Technology tracks workers, raises privacy concerns

Advanced technological tools are beginning to make it possible to measure and monitor employees as never before, with the promise of fundamentally changing how we work -- along with raising concerns about privacy and the specter of unchecked surveillance in the workplace.

Through these new means, companies have found that workers are more productive if they have more social interaction. So a bank's call center introduced a shared 15-minute coffee break, and a pharmaceutical company replaced coffee-makers used by a few marketing workers with a larger cafe area. The result? Increased sales and less turnover.

Yet the prospect of fine-grained, digital monitoring of workers' behavior worries privacy advocates. Companies, they say, have few legal obligations other than informing employees.

"Whether this kind of monitoring is effective or not, it's a concern," said Lee Tien, a senior staff lawyer at the Electronic Frontier Foundation in San Francisco.

When Jim Sullivan began working as a waiter at a Dallas restaurant a few years ago, he was being watched -- not by the prying eyes of a human boss but by intelligent software.

The digital sentinel, he was told, tracked every waiter, every ticket, and every dish and drink, looking for patterns that might suggest employee theft. But that torrent of detailed information, parsed another way, cast a computer-generated spotlight on the most productive workers.

Sullivan's data shone brightly. And when his employer opened a fourth restaurant in the Dallas area in 2012, Sullivan was named the manager -- a winner in the increasingly quantified world of work.

Still, even people involved in the workplace analytics business say rules governing privacy are needed.

Ben Waber is chief executive of Sociometric Solutions, a startup firm that grew out of his doctoral research at MIT's Human Dynamics Laboratory, which conducts research in the new technologies.

Sociometric Solutions advises companies using sensor-rich ID badges worn by employees. These sociometric badges, equipped with two microphones, a location sensor and an accelerometer, monitor the communications behavior of individuals -- tone of voice, posture and body language, as well as who spoke to whom for how long.

Sociometric Solutions is already working with 20 companies in the banking, technology, pharmaceutical and health care industries, involving thousands of employees. The workers must opt in to have their data collected.

Waber's company signs a contract with each employee guaranteeing that no individual data is given to the employer, only aggregate statistics, and that no conversations are recorded.

"Privacy policy," Waber said, "is going to have to deal with the workplace and not just the consumer issues."

The payoff for well-designed workplace monitoring, Waber said, can be significant. The underlying theme of human dynamics research is that people are social learners, so arranging work to increase productive face-to-face communication yields measurable benefits.

For example, the company studied workers in Bank of America call centers and observed that those in tightknit communications groups were more productive and less likely to quit. To increase social communication, the shared 15-minute coffee break was introduced to the daily routine. Afterward, call-handling productivity increased more than 10 percent and turnover declined nearly 70 percent, Waber said.

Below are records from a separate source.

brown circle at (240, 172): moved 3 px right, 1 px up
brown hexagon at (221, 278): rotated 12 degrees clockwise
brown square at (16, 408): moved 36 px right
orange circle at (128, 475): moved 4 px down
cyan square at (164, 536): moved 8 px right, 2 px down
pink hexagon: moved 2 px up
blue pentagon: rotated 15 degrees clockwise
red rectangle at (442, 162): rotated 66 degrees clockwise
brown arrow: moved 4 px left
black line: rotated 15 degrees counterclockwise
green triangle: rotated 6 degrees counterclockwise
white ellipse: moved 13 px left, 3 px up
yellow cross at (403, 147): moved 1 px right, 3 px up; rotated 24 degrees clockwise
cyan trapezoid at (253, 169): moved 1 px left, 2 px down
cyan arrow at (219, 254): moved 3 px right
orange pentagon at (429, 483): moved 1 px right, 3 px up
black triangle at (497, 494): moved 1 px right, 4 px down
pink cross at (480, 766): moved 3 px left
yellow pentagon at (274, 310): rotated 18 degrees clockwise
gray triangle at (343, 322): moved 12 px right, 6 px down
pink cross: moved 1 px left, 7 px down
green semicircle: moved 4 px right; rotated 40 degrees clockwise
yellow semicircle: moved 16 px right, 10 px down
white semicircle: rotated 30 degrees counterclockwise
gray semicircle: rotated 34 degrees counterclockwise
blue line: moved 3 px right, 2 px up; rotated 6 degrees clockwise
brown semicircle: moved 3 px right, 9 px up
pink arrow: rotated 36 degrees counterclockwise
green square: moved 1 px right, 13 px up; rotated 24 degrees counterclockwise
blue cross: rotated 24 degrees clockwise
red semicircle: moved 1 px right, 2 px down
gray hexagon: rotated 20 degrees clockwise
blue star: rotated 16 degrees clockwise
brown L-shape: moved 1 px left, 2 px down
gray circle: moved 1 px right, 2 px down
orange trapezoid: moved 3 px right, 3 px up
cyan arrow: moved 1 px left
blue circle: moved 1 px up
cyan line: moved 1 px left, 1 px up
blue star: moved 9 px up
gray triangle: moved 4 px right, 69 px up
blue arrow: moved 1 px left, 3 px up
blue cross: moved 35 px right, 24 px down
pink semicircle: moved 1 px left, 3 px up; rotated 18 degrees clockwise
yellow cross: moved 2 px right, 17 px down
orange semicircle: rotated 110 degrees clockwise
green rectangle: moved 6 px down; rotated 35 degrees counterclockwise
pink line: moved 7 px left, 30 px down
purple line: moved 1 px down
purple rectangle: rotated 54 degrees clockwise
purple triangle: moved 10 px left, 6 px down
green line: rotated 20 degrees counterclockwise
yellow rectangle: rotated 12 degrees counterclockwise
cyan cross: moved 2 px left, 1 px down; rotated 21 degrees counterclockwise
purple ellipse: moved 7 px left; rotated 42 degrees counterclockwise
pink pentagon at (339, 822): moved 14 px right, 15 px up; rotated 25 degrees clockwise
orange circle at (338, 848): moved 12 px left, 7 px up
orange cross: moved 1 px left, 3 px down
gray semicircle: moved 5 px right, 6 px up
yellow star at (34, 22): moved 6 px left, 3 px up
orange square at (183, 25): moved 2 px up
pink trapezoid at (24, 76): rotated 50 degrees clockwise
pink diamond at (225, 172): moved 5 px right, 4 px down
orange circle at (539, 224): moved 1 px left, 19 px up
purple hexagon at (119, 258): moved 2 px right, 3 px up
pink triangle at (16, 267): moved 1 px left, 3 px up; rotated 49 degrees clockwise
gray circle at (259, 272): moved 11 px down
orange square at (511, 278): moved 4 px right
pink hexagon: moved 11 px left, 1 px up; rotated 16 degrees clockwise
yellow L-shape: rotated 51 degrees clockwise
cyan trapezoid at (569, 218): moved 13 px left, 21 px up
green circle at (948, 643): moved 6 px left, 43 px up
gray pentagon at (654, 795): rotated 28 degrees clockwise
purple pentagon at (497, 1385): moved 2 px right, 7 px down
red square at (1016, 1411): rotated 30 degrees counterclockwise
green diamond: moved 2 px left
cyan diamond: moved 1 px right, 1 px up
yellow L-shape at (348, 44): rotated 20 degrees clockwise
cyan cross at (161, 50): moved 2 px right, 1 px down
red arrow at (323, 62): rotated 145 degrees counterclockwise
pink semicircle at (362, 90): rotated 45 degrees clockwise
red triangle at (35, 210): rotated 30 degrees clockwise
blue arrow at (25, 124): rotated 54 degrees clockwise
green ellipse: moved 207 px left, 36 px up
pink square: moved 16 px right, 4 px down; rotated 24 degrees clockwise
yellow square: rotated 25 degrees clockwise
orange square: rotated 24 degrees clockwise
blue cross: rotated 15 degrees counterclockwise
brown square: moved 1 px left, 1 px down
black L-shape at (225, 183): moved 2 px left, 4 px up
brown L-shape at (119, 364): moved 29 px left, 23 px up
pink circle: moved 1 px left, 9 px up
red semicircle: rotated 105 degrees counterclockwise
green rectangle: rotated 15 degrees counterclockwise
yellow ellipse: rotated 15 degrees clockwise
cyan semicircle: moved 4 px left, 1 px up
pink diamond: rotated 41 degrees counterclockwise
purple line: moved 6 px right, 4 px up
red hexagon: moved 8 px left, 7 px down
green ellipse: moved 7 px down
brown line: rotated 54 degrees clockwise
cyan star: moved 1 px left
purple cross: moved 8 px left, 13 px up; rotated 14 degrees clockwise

Bryan Koop, a commercial office developer who has worked with Sociometric Solutions, points to the potential for more scientifically designed work environments. There are current fashions in office design, he said, that are assumed to increase worker productivity, like stationing workers at communal bench-style tables and constructing work cubicles with lower dividers.

"We don't know if those tactics work," Koop said. "What we're starting to see is the ability to quantitatively measure things instead of just going by intuition."

Digital tools for workplace surveillance, said Lamar Pierce, an associate professor at Olin Business School at Washington University in St. Louis, can be simplistically viewed as either good or bad.

"The real challenge for all of us," he said, "is what is the right level and in what context is it being done."

Pierce was a co-author of a research paper published last year that examined the effect of the monitoring software used in restaurants, such as the one in Dallas where Sullivan works, on employee behavior.

The researchers studied the data on all transactions and patterns suggesting theft, before and after the software was installed, at 392 restaurants in 39 states. The savings from the theft alerts themselves were modest, at $108 a week per restaurant. More startling, revenue increased an average of $2,982 a week at each restaurant, about 7 percent, a sizable gain in the low-margin restaurant industry.

Servers, knowing they were being monitored, pushed customers to have that dessert or a second beer, which resulted in the increased revenue for the restaurant and tips for themselves.